I am noticing similar. When running on WSL2, I noticed that the default parallel_hello_world would not finish (before I got bored of waiting and figured something was wrong). I have a standard RTX 3070, btw. I rewrote things to play around, and found that it ran plenty fast when running gen(13), just not gen(16). My guess is some issue with using too much GPU memory and getting stuck, as some have mentioned here.

Moreover, when running gen(16), my GPU continued to be fully running after CTRL+C the command line and attempting to terminate the process. Is this related to having no IO?

Info:
HVM: 2.0.19
Bend: 0.2.27
OS: wsl-ubuntu 22.04.3 LTS
Kernel: 6.5.0-35
CPU: RYZEN 3600X
GPU: RTX 3070
g++: 11.4.0

@evbxll Sounds like a different issue. The issue I and others are describing happens even for a very simple program like the one below

def main:
  return (1 + 1)

Also, the issue we're describing results in all our CPU being used, but none of our GPU, and CTRL+C does stop it from using all the CPU for me

@evbxll Sounds like a different issue. The issue I and others are describing happens even for a very simple program like the one below

def main:
  return (1 + 1)

Also, the issue we're describing results in all our CPU being used, but none of our GPU, and CTRL+C does stop it from using all the CPU for me

Eh, I feel like the original issue these comments are under is similar to me. Execution stuck when running CUDA WSL2

Yeah, one also get this issue, so one followed a few steps:

  1. #364 solution (since one had an 1080 Ti) but modify on the current latest version hvm v2.0.19 (instead of the v2.0.13 @hubble14567 originally mentioned).
  2. Follow @wtfil suggestion to install ubuntu 22.04 (and 24.04 LTS just in case, but both are installed on separate disk because you can't install both on the same folder same disk, otherwise, it'll share a single virtual disk and that's a huge issue); in the end, both works.
  3. Update driver from 536.xx (forgot the exact version) to 555.99 (the current latest version). If one tries to run nvidia-smi now should get segmentation fault. Restart your computer, then the error should be gone. Now, run bend run-cu simple.bend -s and it'll have no problem.

The fix is quite stupid, because it seems to take so long to move data from cpu to gpu that running the simple.bend suggested above took 5-6 seconds.

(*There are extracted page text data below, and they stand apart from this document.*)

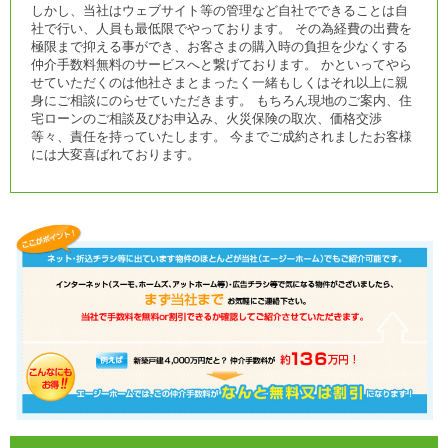
しかし、当社はウェブサイト等の管理など自社でできることは自
社で行い、人員も最低限でやっております。 その為経費の出費を
極限まで抑える事ができ、お客さまの購入時の負担を少なくする
仲介手数料無料のサービスへと繋げております。 かといってやら
せていただくのは他社さまとまったく一緒もしくはそれ以上に親
身にご相談にのらせていただきます。 もちろん現地のご案内、住
宅ローンのご相談及びお申込み、火災保険の取次、価格交渉
等々、責任を持っていたします。 今までご成約されましたお客様
には大変喜ばれております。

wabinab@...: $ bend run-cu simple.bend -s
Result: 2
- ITRS: 2
- LEAK: 0
- TIME: 5.83s
- MIPS: 0.00

Edit: Anyway, one tries to run a second time and it seems to decrease in time, although the simple isn't worth it.

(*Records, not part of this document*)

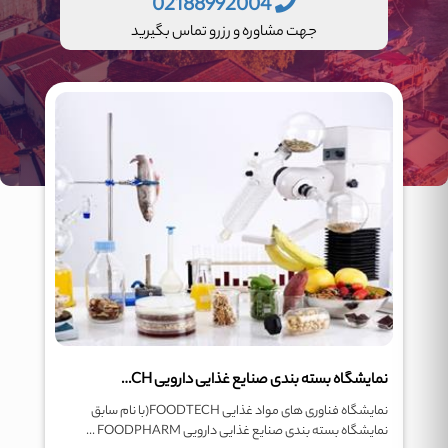
02188992004
جهت مشاوره و رزرو تماس بگیرید
نمایشگاه بسته بندی صنایع غذایی دارویی FOODPHARMATECH
نمایشگاه فناوری های مواد غذایی FOODTECH(با نام سابق
نمایشگاه بسته بندی صنایع غذایی دارویی FOODPHARM ...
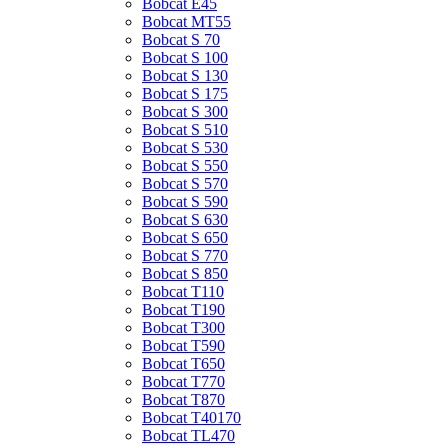
Bobcat E45
Bobcat MT55
Bobcat S 70
Bobcat S 100
Bobcat S 130
Bobcat S 175
Bobcat S 300
Bobcat S 510
Bobcat S 530
Bobcat S 550
Bobcat S 570
Bobcat S 590
Bobcat S 630
Bobcat S 650
Bobcat S 770
Bobcat S 850
Bobcat T110
Bobcat T190
Bobcat T300
Bobcat T590
Bobcat T650
Bobcat T770
Bobcat T870
Bobcat T40170
Bobcat TL470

wabinab@...: $ bend run-cu simple.bend -s
Result: 2
- ITRS: 2
- LEAK: 0
- TIME: 0.29s
- MIPS: 0.00

Similarly, if we try run the parallel_sum.bend as a hello world, the results aren't enticing with 1080 Ti:

bend run-c parallel_sum.bend -s
Result: 5908768
- ITRS: 45999971
- TIME: 0.69s
- MIPS: 66.89

bend run-cu parallel_sum.bend -s
Result: 5908768
- ITRS: 45983587
- LEAK: 37606783
- TIME: 0.83s
- MIPS: 55.62

There's a lot of LEAK, and calculations are slower compared to 4-core CPU (i5-7400).

is there a fix for this?
running into same issue